Before I had kids, a wise woman made a statement I have never forgotten: “The theory of a baby and the reality of one are two very different things.” As a young woman with hopes of raising a family, I grasped her meaning only slightly. Once that first baby scream hit the airwaves in the delivery room, my understanding grew immediately.
There is no way to prepare for motherhood. Worse, no one tells you that the rules change every three to five years as the littles grow into bundles of miniature energy balls, ultimately developing into bigger humans with their own thoughts and ideas — lots of them that they don’t mind expressing.
In all these stages, a mother prays, sometimes for patience, others for wisdom, some days simple survival. As our kids grow older and we learn to navigate the hurricane level storm waves that teenage-hood and young adult land bring along, our prayers can get desperate, pleading, and fearful. On those days, my wise female friend’s words ring back in my ear with a slight alteration: “The theory of raising teenagers and the reality are two very different things.”
Before we have kids or teenagers, we brimmed with ideas on how it would go, what we would do in each situation, or how our kids would act, do, say, and be. Let’s pause and moment and laugh. If there is one thing we know now, very little of that ends up being true. The truth is the only thing most of us know in these situations is that prayer is our greatest weapon, and if we want to boost those prayers, we pray scripture over those wild and wooly almost adults.
In these past two years, I’ve learned one thing. I don’t pray out of fear for my children. I will not live in anxiety and worry because I serve a God who loves my kids more than I do and will chase them to the corners of the world should they decide to run there.
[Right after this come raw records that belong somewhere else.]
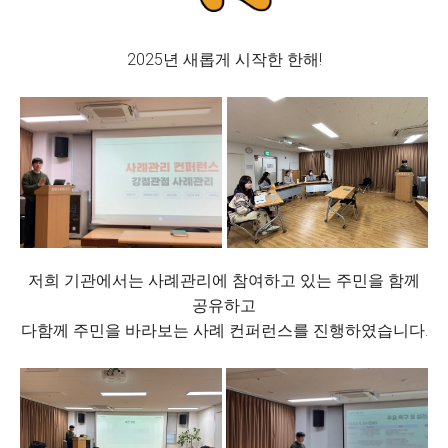
2025년 새롭게 시작한 한해!
저희 기관에서는 사례관리에 참여하고 있는 주민을 함께
공유하고
다함께 주민을 바라보는 사례 컨퍼런스를 진행하였습니다.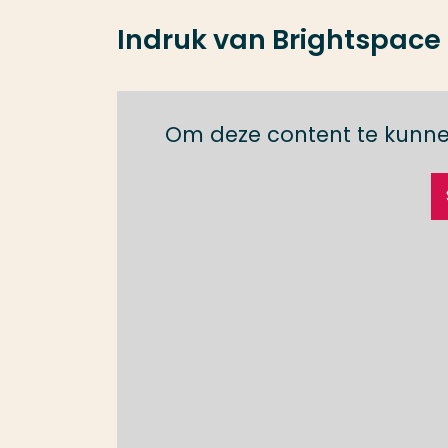
Indruk van Brightspace
Om deze content te kunne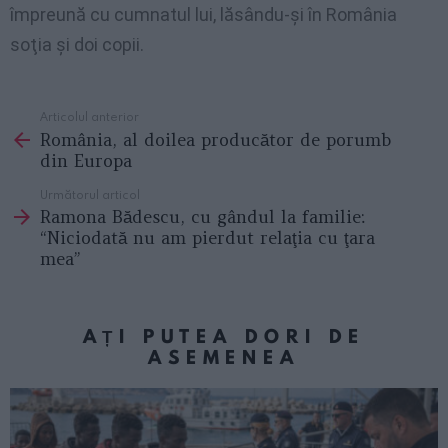
împreună cu cumnatul lui, lăsându-şi în România
soţia şi doi copii.
Articolul anterior
See
România, al doilea producător de porumb
more
din Europa
Următorul articol
Ramona Bădescu, cu gândul la familie:
“Niciodată nu am pierdut relaţia cu ţara
mea”
AȚI PUTEA DORI DE
ASEMENEA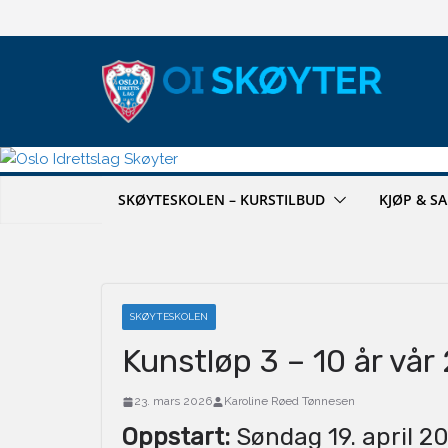
Hopp
til
innholdet
SKØYTESKOLEN – KURSTILBUD
KJØP & S
SKØYTESKOLEN
Kunstløp 3 – 10 år vår
23. mars 2026
Karoline Røed Tønnesen
Oppstart:
Søndag 19. april 2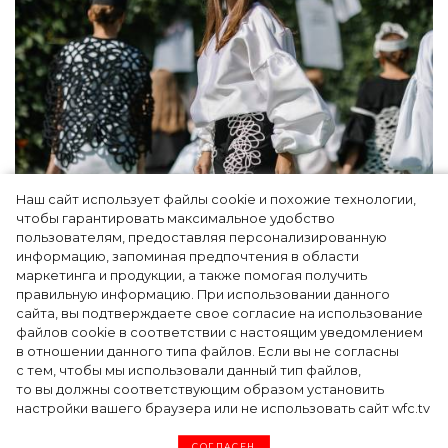
Наш сайт использует файлы cookie и похожие технологии,
Показы для души: как Алтай стал новой
чтобы гарантировать максимальное удобство
точкой на карте российской моды — Там,
пользователям, предоставляя персонализированную
информацию, запоминая предпочтения в области
где вдохновение само находит
маркетинга и продукции, а также помогая получить
дизайнера
правильную информацию. При использовании данного
сайта, вы подтверждаете свое согласие на использование
файлов cookie в соответствии с настоящим уведомлением
в отношении данного типа файлов. Если вы не согласны
с тем, чтобы мы использовали данный тип файлов,
то вы должны соответствующим образом установить
настройки вашего браузера или не использовать сайт wfc.tv
СОГЛАСЕН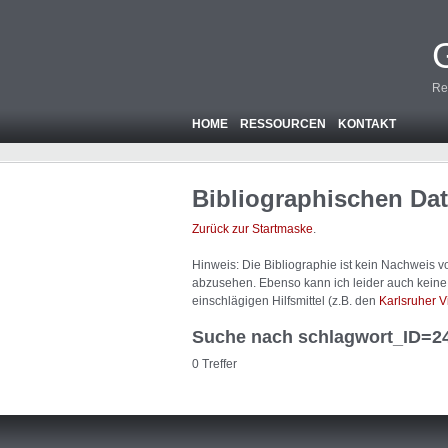
Re
HOME
RESSOURCEN
KONTAKT
Bibliographischen Da
Zurück zur Startmaske
.
Hinweis: Die Bibliographie ist
kein
Nachweis von
abzusehen. Ebenso kann ich leider auch keine A
einschlägigen Hilfsmittel (z.B. den
Karlsruher V
Suche nach schlagwort_ID=2
0 Treffer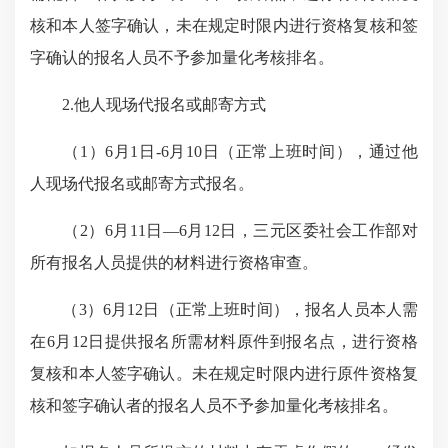
核和本人签字确认，未在规定时限内进行资格复核和签
字确认的报名人员不予参加量化考核排名。
2.他人现场代报名或邮寄方式
（1）6月1日-6月10日（正常上班时间），通过他
人现场代报名或邮寄方式报名。
（2）6月11日—6月12日，三元区委社会工作部对
所有报名人员提供的材料进行资格审查。
（3）6月12日（正常上班时间），报名人员本人需
在6月12日提供报名所需材料原件到报名点，进行资格
复核和本人签字确认。未在规定时限内进行原件资格复
核和签字
确认者的
报名人员不予参加量化考核排名。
What a comfort!
At such a crossroads place like almost adult-hood (those years from the last part of high school through college or the working world), I’ve learned that one prayer brings my heart peace. One prayer that covers all those little worries and hopes for the future.
{I} ask God to give you a complete understanding of what He wants to do in your lives and {I} ask Him to make you wise with spiritual wisdom. Then the way you live will always honor and please the Lord, and you will continually do good, kind things for others. All the while, you will learn to know God better and better (Colossians 1:9b-10).
With God chasing them and our prayers for their greater understanding of who He truly is, we can have peace. As we pray this prayer, we can also ask the Lord to reveal those moments to us when he makes himself known to our kids. And my friend, he will. He does! I know this to be true.
So if you are pleading with God over your children in a million different areas, or maybe it’s just one vital area, keep it up. Join me in claiming this verse from Colossians and let’s watch together as the Lord reveals himself in the most delightful, maybe a little painful, but always loving way to our kiddos — I mean, to our almost adults.